The Trump administration said it would rely on an existing Treasury Department-led committee to restrict new Chinese investments in American technology companies, backing away from a more aggressive approach that would have declared a national economic emergency and dramatically limited China’s ability to invest in the United States.
Both the House and Senate have passed versions of a bill to increase the panel’s authority to review a variety of investments not covered under current law, including minority stakes. The measures passed with strong bipartisan support in both chambers. On Tuesday, the House bill was approved by a margin of 400 to 2.
The move caps an intense internal debate between Treasury Secretary Steven Mnuchin, who favored working within the beefed-up CFIUS process, and trade hard-liners like Peter Navarro, a White House adviser. The administration’s get-tough-on-China faction urged the president to employ sweeping powers under the International Emergency Economic Powers Act (IEEPA), which would have allowed him to impose harsh limits.
The president was presented with this recommendation on Tuesday and agreed to it, Mnuchin told reporters. He said White House advisers were “100 percent unanimous” in favor of the decision.
“We have different views and the benefit of the president having different advisers is at times we will express different views. That’s a healthy process.
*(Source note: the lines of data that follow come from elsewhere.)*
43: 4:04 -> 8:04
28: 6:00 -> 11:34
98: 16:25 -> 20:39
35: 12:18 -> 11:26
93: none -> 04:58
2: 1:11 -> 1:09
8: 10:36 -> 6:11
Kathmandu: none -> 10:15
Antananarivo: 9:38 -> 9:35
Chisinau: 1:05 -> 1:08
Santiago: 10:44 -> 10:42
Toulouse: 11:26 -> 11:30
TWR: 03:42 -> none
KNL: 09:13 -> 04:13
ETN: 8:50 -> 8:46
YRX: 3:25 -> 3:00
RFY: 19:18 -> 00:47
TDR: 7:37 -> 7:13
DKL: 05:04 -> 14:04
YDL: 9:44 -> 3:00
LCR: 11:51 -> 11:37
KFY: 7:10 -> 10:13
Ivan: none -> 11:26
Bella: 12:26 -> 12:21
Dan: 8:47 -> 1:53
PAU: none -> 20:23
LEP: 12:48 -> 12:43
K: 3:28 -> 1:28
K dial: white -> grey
I respect at the end of the day it’s the president’s decision,” Mnuchin said.
Officials had considered preventing Chinese-owned companies from acquiring more than 25 percent of American firms that own sensitive technologies.
Early reaction from at least one prominent Republican was negative. “If in fact President Trump is now backtracking on tough limits on Chinese investment, it is a VERY BIG MISTAKE,” Sen. Marco Rubio (R-Fla.) wrote on Twitter. “#China is strategically buying up U.S. companies specializing in cutting edge technology. What they don’t steal from us they buy away from us.”
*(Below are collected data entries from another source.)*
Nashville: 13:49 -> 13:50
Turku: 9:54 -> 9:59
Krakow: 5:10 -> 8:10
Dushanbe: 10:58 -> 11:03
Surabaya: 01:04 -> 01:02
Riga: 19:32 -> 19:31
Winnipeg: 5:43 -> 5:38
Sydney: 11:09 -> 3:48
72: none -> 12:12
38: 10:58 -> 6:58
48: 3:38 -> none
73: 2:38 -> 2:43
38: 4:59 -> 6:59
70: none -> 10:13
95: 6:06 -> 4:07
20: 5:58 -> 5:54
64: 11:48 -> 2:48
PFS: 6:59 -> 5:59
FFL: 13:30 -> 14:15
The president previewed his decision on Tuesday in brief remarks during a White House meeting. “We’re going to protect it. And that’s what we were doing. And that can be done through CFIUS. We have a lot of things we can do it through. And we’re working that out.”
On Wednesday, the president said the proposed legislation would allow the U.S. to protect its technological crown jewels without compromising an open investment climate. “I have concluded that such legislation will provide additional tools to combat the predatory investment practices that threaten our critical technology leadership, national security, and future economic prosperity,” he said.
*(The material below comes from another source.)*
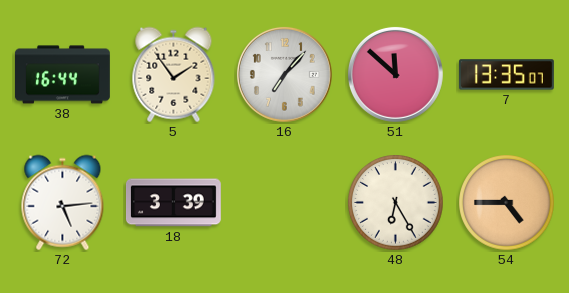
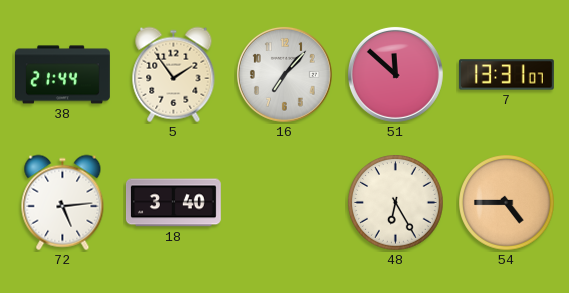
38: 16:44 -> 21:44
7: 13:35 -> 13:31
18: 3:39 -> 3:40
Mnuchin told reporters the White House expected it would have all the tools it needs once the new law is passed by Congress. He said if Congress failed to pass the law, the White House would take executive action in a way that bolstered its existing powers.
Mnuchin also said the Trump administration is using CFIUS to scrutinize proposed deals more thoroughly than the Obama administration. He added that there were some investment deals allowed by the Obama administration that would have been blocked by the Trump administration, though he declined to name which ones.
The administration’s action grows out of a report by the Office of the U.S. Trade Representative, which concluded that China seeks to acquire American technology through such investments. But the CFIUS process applies to all foreign countries not just China.
Wednesday’s announcement comes amid an intensifying trade dispute between the U.S. and China. Tariffs on $34 billion in Chinese products are scheduled to take effect on July 6, with additional trade barriers planned in subsequent weeks. China has pledged to retaliate with equivalent measures.
In addition, Trump directed Commerce Secretary Wilbur Ross “to lead an investigation of issues related to the transfer and export of critical technologies.” No deadline was set for his conclusions. Some administration officials had suggested that new export limits would be announced this week.
The president also directed his top advisers to work with U.S. allies to bolster efforts to combat intellectual property theft and improper technology acquisition.